As the pace of money movement accelerates, we expect to see more payment-first business models, a new wave of fraud, and infrastructure to facilitate the patchwork of faster payments in the U.S.
The year is 2023, and we are living in a world where AI can automatically file your taxes, a few lines of code can get you up and running with a full-stack payment processor, and an application can pay your bills with a snap of a picture. Yet most B2B payments take two to five business days to settle, are only available during banking hours, and move across rails built in the 1970s.
We are on the precipice of a major advancement in real-time money movement in the United States: FedNow, the Federal Reserve’s new real-time payment scheme, is officially launching next month after years of buildup.

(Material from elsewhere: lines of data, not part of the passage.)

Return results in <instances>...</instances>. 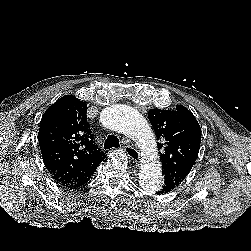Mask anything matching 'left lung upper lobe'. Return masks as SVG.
<instances>
[{"label":"left lung upper lobe","instance_id":"1","mask_svg":"<svg viewBox=\"0 0 251 251\" xmlns=\"http://www.w3.org/2000/svg\"><path fill=\"white\" fill-rule=\"evenodd\" d=\"M149 121L159 140L164 184L178 186L192 169L200 149L201 128L184 106L171 110L151 109Z\"/></svg>","mask_w":251,"mask_h":251}]
</instances>
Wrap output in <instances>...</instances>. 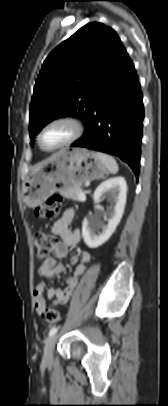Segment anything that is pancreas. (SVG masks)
<instances>
[{
  "label": "pancreas",
  "instance_id": "1",
  "mask_svg": "<svg viewBox=\"0 0 168 406\" xmlns=\"http://www.w3.org/2000/svg\"><path fill=\"white\" fill-rule=\"evenodd\" d=\"M81 192H82L81 186H78V187H75V188H72V189L63 190V191H61V194H62L64 197L68 198V199H72V200L78 201V202H84L86 199H85V200H82V199L79 197V194H80Z\"/></svg>",
  "mask_w": 168,
  "mask_h": 406
}]
</instances>
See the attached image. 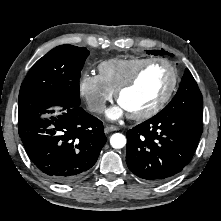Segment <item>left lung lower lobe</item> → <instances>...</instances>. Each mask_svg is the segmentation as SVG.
I'll return each instance as SVG.
<instances>
[{
  "instance_id": "0a47b994",
  "label": "left lung lower lobe",
  "mask_w": 221,
  "mask_h": 221,
  "mask_svg": "<svg viewBox=\"0 0 221 221\" xmlns=\"http://www.w3.org/2000/svg\"><path fill=\"white\" fill-rule=\"evenodd\" d=\"M202 130V122L163 109L127 131L129 170L153 183L171 179L191 161Z\"/></svg>"
}]
</instances>
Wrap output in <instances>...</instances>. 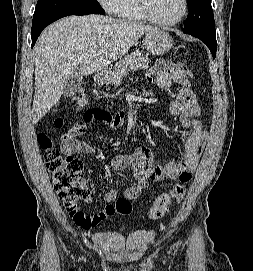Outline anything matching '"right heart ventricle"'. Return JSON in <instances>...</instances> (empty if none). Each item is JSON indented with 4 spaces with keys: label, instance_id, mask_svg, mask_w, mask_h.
<instances>
[{
    "label": "right heart ventricle",
    "instance_id": "1",
    "mask_svg": "<svg viewBox=\"0 0 253 271\" xmlns=\"http://www.w3.org/2000/svg\"><path fill=\"white\" fill-rule=\"evenodd\" d=\"M117 14L124 19L132 21L144 22L148 20L141 10L139 0H122Z\"/></svg>",
    "mask_w": 253,
    "mask_h": 271
}]
</instances>
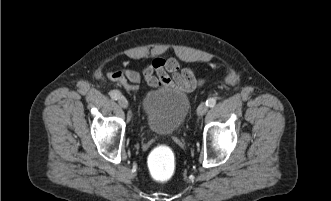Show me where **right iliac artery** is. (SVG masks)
Here are the masks:
<instances>
[{
    "mask_svg": "<svg viewBox=\"0 0 331 201\" xmlns=\"http://www.w3.org/2000/svg\"><path fill=\"white\" fill-rule=\"evenodd\" d=\"M110 97H111L113 100H117V99H119V97H120V92L113 90V91L110 93Z\"/></svg>",
    "mask_w": 331,
    "mask_h": 201,
    "instance_id": "obj_1",
    "label": "right iliac artery"
}]
</instances>
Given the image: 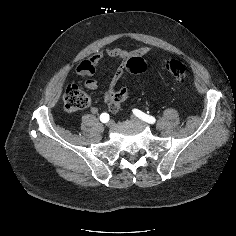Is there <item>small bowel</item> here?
<instances>
[{
	"label": "small bowel",
	"mask_w": 236,
	"mask_h": 236,
	"mask_svg": "<svg viewBox=\"0 0 236 236\" xmlns=\"http://www.w3.org/2000/svg\"><path fill=\"white\" fill-rule=\"evenodd\" d=\"M149 52L150 49L147 47H141L135 50H126L120 47H109L104 52H96L89 60H84L79 63L76 66L74 73L80 76H86L87 79L85 81V87L90 90H95L97 88V82L94 79V75L104 53L109 57L118 60L119 65L111 78L109 88L104 94V100L108 103L115 93L116 85L126 70L128 60L131 57H144L148 55ZM90 112L92 114H96L98 112V108L93 105L90 107Z\"/></svg>",
	"instance_id": "c3829d8e"
}]
</instances>
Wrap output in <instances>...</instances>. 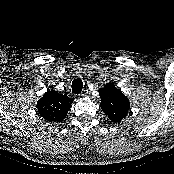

Instant money movement is finally within reach and presents an opportunity for a new paradigm for payments in the U.S. But FedNow will emerge within a disjointed U.S. payment landscape, populated with institutions that manage conflicting interests. This is why we think there will be an opportunity for new, agnostic payment infrastructure to help orchestrate and support the flow of money and the associated fraud that comes with this new surface area. Further, we think the democratization of faster money will enable a new crop of vertically-focused application layer payments companies.
Because of the complexities surrounding new and existing payment rails in the U.S., we expect payment infrastructure innovation to look different in the U.S. than in other countries with more advanced instant payment infrastructure. However, we expect the same surge in fraud that has accompanied faster payments in other countries to plague the U.S. too.